*** DATA TO EXAMINE Section Begins ***

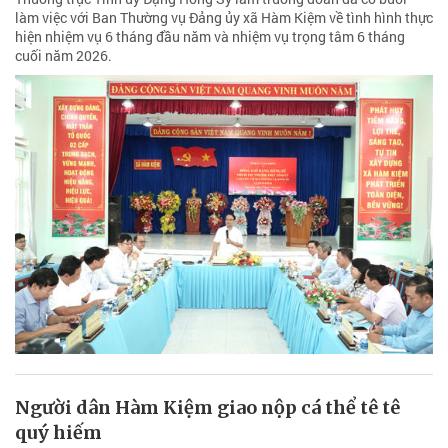
làm việc với Ban Thường vụ Đảng ủy xã Hàm Kiệm về tình hình thực
hiện nhiệm vụ 6 tháng đầu năm và nhiệm vụ trọng tâm 6 tháng
cuối năm 2026.
Người dân Hàm Kiệm giao nộp cá thể tê tê
quý hiếm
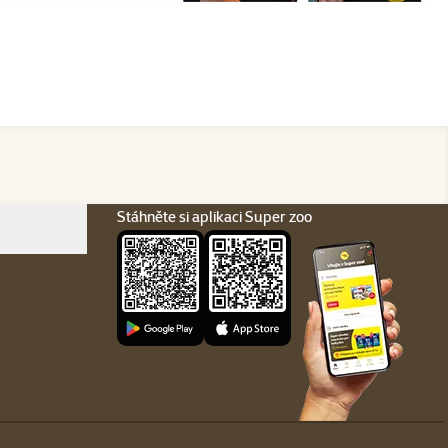
Stáhněte si aplikaci Super zoo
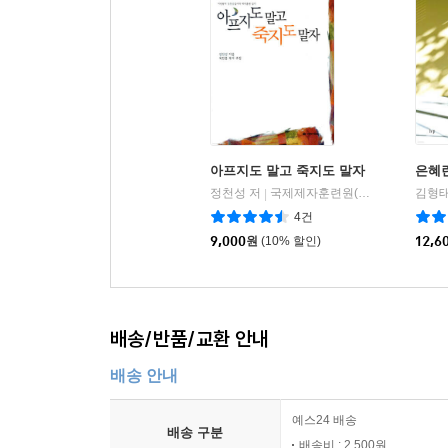
아프지도 말고 죽지도 말자
은혜
정천성 저
국제제자훈련원(DMI)
김형태
|
4건
9,000
원
(10% 할인)
12,6
배송/반품/교환 안내
배송 안내
예스24 배송
배송 구분
배송비 : 2,500원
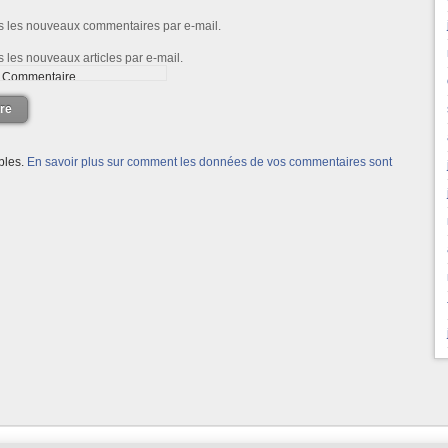
s les nouveaux commentaires par e-mail.
 les nouveaux articles par e-mail.
re
ables.
En savoir plus sur comment les données de vos commentaires sont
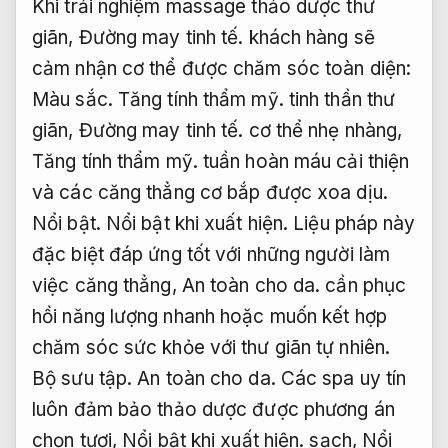
Khi trải nghiệm massage thảo dược thư
giãn,
Đường may tinh tế.
khách hàng sẽ
cảm nhận cơ thể được chăm sóc toàn diện:
Màu sắc.
Tăng tính thẩm mỹ.
tinh thần thư
giãn,
Đường may tinh tế.
cơ thể nhẹ nhàng,
Tăng tính thẩm mỹ.
tuần hoàn máu cải thiện
và các căng thẳng cơ bắp được xoa dịu.
Nổi bật.
Nổi bật khi xuất hiện.
Liệu pháp này
đặc biệt đáp ứng tốt với những người làm
việc căng thẳng,
An toàn cho da.
cần phục
hồi năng lượng nhanh hoặc muốn kết hợp
chăm sóc sức khỏe với thư giãn tự nhiên.
Bộ sưu tập.
An toàn cho da.
Các spa uy tín
luôn đảm bảo thảo dược được phương án
chọn tươi,
Nổi bật khi xuất hiện.
sạch,
Nổi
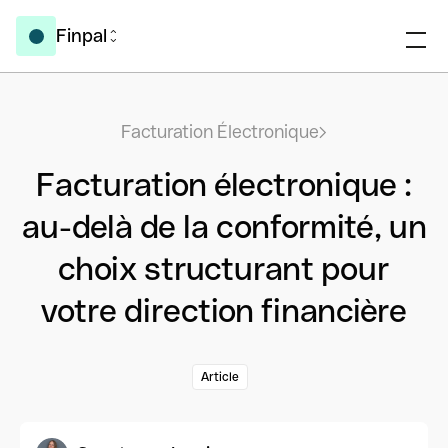
Finpal
Facturation Électronique
Facturation électronique :
au-delà de la conformité, un
choix structurant pour
votre direction financière
Article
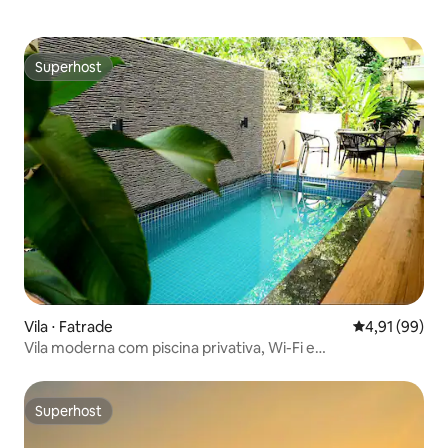
Superhost
Superhost
Vila ⋅ Fatrade
4,91 de uma a
4,91 (99)
Vila moderna com piscina privativa, Wi-Fi e
estacionamento @Varca
Superhost
Superhost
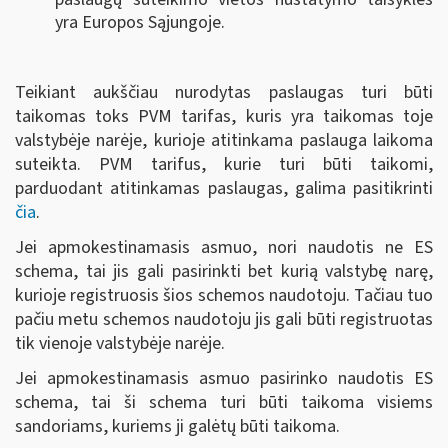
yra Europos Sąjungoje.
Teikiant aukščiau nurodytas paslaugas turi būti
taikomas toks PVM tarifas, kuris yra taikomas toje
valstybėje narėje, kurioje atitinkama paslauga laikoma
suteikta. PVM tarifus, kurie turi būti taikomi,
parduodant atitinkamas paslaugas, galima pasitikrinti
čia
.
Jei apmokestinamasis asmuo, nori naudotis ne ES
schema, tai jis gali pasirinkti bet kurią valstybę narę,
kurioje registruosis šios schemos naudotoju. Tačiau tuo
pačiu metu schemos naudotoju jis gali būti registruotas
tik vienoje valstybėje narėje.
Jei apmokestinamasis asmuo pasirinko naudotis ES
schema, tai ši schema turi būti taikoma visiems
sandoriams, kuriems ji galėtų būti taikoma.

*** DATA TO EXAMINE Section Ends ***

• **PROBLEM TO SOLVE**:
Each line of the material above that includes the word "thảo" counts once; give the total number alone.

• **EXERCISE OUTPUT**:
2